Tomorrow is Cybils Day! I’m still reading finalists at home and am happy to report that my daughter gave two thumbs up to Early Chapter Books Finalists Weekends with Max and His Dad by Linda Urban.
Thanks once again to Brandy at Random Musings of a Bibliophile, who brought this book to my attention.
Two Naomis by Olugbemisola Rhuday-Perkovich & Audrey Vernick. Balzer + Bray, 2016.
Naomi Marie is a very smart girl who does West African dance, keeps trying and failing to start up new clubs at her library branch, and who loves the bakery at Shelly Ann’s the best. She’s also quite bossy with her little sister Brianna, though I’m sure she would say she’s just trying to help. She and her dad do board games and puzzles when she goes over to his nearby apartment.
Naomi E. is an only child living with her father, since her mother has moved to Hollywood to be a full-time movie costume designer. Her father might forget to fix real meals once in a while, and Skype just isn’t the same as living with her mother. She might be Jewish – the text talks about her attending a cousin’s bat mitzvah. Her favorite bakery is definitely Morningstar.
Both Naomis prefer to be called just by their first names, actually. And life might not be perfect, but it’s pretty okay. Both of them are resentful when their parents decide that they need to work on being best friends, and that they must both come up with different names to make things easier when they’re together. Naomi E’s slight interest in checkers is certainly not a large amount of common ground with Naomi Marie’s interest in all sorts of other, more recent board games. But their parents sign them up for Girls Gaming the System coding class together and start taking them to bakeries together – an exercise certain to disappoint girls with their own decided opinions.

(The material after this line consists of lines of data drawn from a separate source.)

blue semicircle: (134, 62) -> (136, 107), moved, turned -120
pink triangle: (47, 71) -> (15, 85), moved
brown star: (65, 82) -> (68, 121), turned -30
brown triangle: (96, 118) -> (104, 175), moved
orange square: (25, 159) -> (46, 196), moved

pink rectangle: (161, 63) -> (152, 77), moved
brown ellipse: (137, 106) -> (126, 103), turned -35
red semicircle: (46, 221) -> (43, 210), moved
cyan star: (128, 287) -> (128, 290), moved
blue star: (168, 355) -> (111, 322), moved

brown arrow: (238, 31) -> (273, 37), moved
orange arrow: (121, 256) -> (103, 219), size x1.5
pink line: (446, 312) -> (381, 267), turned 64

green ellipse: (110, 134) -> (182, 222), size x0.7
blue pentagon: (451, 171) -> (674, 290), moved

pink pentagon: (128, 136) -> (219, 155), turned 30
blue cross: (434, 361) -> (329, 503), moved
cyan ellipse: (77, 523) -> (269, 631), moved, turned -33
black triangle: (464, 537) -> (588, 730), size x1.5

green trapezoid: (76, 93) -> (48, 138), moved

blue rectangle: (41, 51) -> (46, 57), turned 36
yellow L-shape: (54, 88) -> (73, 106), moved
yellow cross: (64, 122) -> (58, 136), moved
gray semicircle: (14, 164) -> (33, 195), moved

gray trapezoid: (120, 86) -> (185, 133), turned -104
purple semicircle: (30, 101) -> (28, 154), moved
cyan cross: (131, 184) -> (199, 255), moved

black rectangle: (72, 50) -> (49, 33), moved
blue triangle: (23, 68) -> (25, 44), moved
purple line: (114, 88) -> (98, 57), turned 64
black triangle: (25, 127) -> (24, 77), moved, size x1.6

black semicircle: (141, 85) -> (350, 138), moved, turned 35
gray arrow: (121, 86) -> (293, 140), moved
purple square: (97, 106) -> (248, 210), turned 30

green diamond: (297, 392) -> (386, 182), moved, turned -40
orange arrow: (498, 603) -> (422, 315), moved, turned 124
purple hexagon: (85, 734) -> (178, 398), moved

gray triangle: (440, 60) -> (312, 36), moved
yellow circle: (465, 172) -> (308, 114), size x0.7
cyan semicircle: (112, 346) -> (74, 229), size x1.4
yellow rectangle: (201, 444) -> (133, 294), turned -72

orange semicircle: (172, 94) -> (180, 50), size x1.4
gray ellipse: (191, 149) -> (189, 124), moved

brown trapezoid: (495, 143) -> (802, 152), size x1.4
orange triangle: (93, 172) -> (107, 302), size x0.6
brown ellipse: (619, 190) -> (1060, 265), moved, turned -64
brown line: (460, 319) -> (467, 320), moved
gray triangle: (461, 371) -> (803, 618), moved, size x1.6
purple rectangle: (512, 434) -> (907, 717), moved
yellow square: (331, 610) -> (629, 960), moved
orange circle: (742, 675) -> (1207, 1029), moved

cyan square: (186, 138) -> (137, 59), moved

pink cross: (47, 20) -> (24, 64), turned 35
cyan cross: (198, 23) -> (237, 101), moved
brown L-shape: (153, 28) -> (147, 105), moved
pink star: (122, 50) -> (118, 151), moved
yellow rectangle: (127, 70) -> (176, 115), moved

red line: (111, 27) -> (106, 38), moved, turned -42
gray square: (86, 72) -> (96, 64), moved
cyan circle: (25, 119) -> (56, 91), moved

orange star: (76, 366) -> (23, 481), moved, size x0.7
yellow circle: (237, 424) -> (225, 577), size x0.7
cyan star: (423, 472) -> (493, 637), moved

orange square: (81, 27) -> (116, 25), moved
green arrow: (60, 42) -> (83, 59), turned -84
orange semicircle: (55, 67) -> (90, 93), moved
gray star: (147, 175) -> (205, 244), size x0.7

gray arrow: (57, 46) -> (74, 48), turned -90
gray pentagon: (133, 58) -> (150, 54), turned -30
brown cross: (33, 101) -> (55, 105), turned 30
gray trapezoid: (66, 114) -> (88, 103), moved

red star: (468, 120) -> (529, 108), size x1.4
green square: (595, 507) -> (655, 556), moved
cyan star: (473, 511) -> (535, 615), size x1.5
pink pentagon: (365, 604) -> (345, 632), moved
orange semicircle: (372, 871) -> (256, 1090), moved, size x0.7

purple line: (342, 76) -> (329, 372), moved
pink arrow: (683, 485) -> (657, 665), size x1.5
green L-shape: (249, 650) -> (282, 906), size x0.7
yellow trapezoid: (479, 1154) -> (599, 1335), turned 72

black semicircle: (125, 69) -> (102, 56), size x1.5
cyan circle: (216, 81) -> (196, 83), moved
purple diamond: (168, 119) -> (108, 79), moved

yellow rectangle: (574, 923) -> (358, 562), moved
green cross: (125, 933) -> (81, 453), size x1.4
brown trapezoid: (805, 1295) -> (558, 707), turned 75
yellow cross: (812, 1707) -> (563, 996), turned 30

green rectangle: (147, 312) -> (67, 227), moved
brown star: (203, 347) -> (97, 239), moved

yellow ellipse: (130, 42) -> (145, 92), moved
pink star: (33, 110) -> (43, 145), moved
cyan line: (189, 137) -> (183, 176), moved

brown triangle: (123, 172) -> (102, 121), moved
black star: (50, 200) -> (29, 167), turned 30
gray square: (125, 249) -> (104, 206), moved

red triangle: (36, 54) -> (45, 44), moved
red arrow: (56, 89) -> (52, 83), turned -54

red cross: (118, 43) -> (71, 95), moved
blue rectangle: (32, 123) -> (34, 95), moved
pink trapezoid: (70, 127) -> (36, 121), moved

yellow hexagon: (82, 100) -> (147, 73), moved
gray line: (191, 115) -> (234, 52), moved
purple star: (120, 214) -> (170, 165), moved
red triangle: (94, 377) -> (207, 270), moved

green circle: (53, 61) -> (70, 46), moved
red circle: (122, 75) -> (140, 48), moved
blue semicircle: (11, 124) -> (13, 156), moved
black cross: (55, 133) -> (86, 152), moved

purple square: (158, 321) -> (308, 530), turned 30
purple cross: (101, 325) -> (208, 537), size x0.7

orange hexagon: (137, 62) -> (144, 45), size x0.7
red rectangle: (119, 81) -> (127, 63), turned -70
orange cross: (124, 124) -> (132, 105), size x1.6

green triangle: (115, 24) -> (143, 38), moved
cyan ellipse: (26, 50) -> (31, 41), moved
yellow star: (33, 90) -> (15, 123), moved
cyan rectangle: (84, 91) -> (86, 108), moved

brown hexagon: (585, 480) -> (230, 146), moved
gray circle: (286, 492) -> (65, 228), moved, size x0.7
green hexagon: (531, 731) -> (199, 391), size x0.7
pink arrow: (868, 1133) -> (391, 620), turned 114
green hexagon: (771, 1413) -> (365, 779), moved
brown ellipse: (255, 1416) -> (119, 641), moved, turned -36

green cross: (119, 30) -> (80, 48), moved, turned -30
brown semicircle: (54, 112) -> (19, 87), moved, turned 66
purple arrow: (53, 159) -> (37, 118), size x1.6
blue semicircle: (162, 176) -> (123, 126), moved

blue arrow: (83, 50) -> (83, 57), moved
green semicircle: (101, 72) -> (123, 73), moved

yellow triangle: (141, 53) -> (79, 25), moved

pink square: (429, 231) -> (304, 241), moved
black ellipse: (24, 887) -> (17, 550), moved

Brianna openly expresses doubts about the arrangement, wondering with a four-year-old’s candor if it’s really OK for “white Naomi” to play with her own black dolls. The older girls are much less concerned about their skin colors and more concerned about having friendship forced on them, a friendship that comes with the growing realization that it means that their parents are giving up on the relationship with the other parent.
This is a pitch-perfect middle grade story that looks with warmth and sympathy on two girls learning to find the positive side of a difficult situation. Each Naomi is written by a different author, giving them very distinct voices. Give this one to kids who enjoy realistic stories of family (with normal but happily not tragic levels of family stress), friendship, and excellent baked goods.